Not included in this list are Texture Tool(s) an area where you can get into some serious trouble as a handbuilder! Texture can be addictive, so take some time to determine what sorts of texture you like on your pieces, and how you want to incorporate them into your forms before splurging. Plus, there are so many textures to be had for FREE! Think about those mesh nets on meat products (like a ham), or the vinyl netting on top of a crate of clementines, or your grandmom's lace doilies, or an old fork, or toothpicks, or plants (leaves and flowers), or the bark of a tree, or seashells ... the dangerous thing with clay is that the possibilities are endless! You can create your own texture tools by carving clay stamps or rollettes and bisque firing them. You can also carve or cut craft foam, or impress old buttons or clear rubber stamps into clay to make sprig molds. A fellow student in a recent class I took used a walnut shell to make the most interesting bark texture on her work. When I say the possibilities are endless, it's entirely possible that I am not exaggerating!
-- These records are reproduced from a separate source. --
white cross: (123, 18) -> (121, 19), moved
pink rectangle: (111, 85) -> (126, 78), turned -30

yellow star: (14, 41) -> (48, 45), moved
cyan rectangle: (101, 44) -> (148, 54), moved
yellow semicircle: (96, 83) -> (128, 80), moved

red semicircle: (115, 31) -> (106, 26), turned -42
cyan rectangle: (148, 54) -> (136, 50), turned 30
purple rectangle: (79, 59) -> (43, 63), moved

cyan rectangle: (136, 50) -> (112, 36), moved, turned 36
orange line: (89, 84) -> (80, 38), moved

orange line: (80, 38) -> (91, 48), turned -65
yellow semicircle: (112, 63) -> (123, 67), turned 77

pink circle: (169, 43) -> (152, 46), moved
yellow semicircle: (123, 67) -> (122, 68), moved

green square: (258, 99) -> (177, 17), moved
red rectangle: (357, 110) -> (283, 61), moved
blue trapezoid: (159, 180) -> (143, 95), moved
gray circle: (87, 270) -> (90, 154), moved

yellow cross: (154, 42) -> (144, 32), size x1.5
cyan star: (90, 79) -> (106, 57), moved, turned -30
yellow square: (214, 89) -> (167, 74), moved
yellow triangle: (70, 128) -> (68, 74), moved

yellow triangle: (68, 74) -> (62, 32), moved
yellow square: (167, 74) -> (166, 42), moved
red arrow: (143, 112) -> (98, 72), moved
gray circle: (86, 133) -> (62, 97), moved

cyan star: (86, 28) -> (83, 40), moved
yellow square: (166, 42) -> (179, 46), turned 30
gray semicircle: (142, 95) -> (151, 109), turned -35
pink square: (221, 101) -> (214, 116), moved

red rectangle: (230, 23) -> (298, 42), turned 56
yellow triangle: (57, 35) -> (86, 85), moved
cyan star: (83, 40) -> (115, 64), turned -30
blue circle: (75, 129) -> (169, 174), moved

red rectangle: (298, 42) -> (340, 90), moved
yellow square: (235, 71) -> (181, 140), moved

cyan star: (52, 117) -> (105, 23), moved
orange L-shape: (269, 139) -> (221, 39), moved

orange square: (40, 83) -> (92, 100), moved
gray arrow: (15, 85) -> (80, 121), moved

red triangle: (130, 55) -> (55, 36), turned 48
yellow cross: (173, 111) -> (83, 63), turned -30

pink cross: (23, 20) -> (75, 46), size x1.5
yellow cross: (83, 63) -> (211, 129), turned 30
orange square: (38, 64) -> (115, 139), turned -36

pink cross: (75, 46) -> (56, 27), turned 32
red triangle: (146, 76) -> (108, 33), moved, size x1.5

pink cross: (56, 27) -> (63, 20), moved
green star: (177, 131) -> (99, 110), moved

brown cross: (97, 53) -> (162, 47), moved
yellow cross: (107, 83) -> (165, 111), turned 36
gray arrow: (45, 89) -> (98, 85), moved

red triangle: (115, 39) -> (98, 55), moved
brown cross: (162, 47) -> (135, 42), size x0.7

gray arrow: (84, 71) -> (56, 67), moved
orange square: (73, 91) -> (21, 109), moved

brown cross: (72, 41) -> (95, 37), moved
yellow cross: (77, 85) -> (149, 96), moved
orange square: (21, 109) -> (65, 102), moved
My advice is to think outside the box before you purchase something for texture. Believe me when I tell you that I have purchased a lot of textures, and while I use them, the most interesting and unique ones I have are ones from found objects or ones that I've made on my own. (Oh, no! I feel another blog post coming on, and it involves toothpicks, springs, cheese slicers, sticks, and more). Subscribe to my website so you'll see the post when I get to it! Or, you could also just ask me in person or via email! :-)
Until then, remember to relax and enjoy your journey in clay. Always remember that it's only mud. It will take you where you want to go, even if you don't know you want to go there yet. And, if you don't like what you make today, it can always be a pot another day!